Sul mercato locale turco, i prezzi degli HRC hanno registrato un calo di circa 5 $/t nell’ultima settimana, attestandosi a 625-640 $/t franco produttore, dal momento che i livelli inizialmente richiesti non avevano trovato un’adeguata accettazione da parte degli acquirenti. Sul fronte export, invece, le offerte si sono assestate a 620-630 $/t FOB, sostenute dalla tenuta del mercato europeo e dalle aspettative di domanda per il materiale turco.

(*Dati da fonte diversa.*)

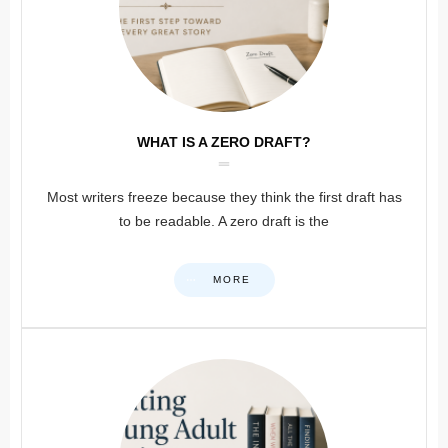
WHAT IS A ZERO DRAFT?
Most writers freeze because they think the first draft has
to be readable. A zero draft is the
MORE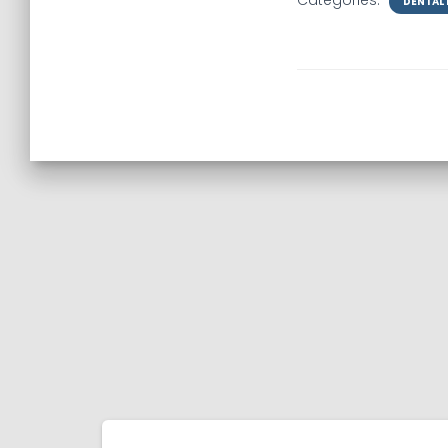
Categories:
DENTAL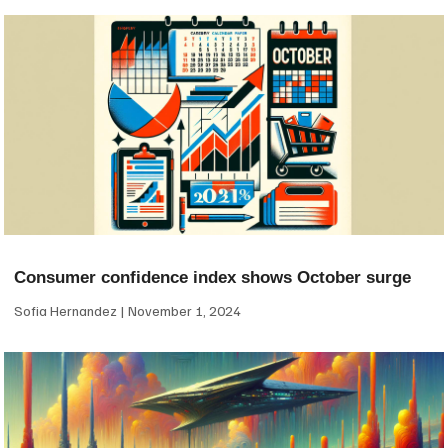
Consumer confidence index shows October surge
Sofia Hernandez
November 1, 2024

Nel segmento import, le offerte dalla Cina sono state riportate a 535-545 $/t CFR per spedizioni previste ai primi di giugno, rispetto ai precedenti 545-550 $/t CFR indicati dai produttori di primo livello. Secondo le fonti, potrebbero ancora esserci margini per ulteriori sconti, anche se molti operatori continuano a mantenere un atteggiamento prudente sugli acquisti dall’Asia. Le più recenti offerte dalla Malesia per gli HRC si sono collocate fino a 615 $/t CFR e, secondo quanto riferito dalle fonti, alcuni lotti sarebbero stati chiusi con lievi riduzioni di prezzo. Il produttore egiziano, invece, non risulta attivo sul mercato turco con nuove offerte, preferendo concentrarsi sulle vendite sul mercato interno e sulle trattative con clienti europei.
Per quanto riguarda la Russia, le offerte per HRC non soggetti a sanzioni sono state segnalate a 580 $/t CFR per spedizione a giugno, evidenziando un aumento di almeno 20-25 $/t rispetto alle ultime transazioni concluse nel precedente round. Le offerte russe per materiale soggetto a sanzioni, con spedizione tra maggio e giugno, sono invece state indicate a 510-520 $/t CFR.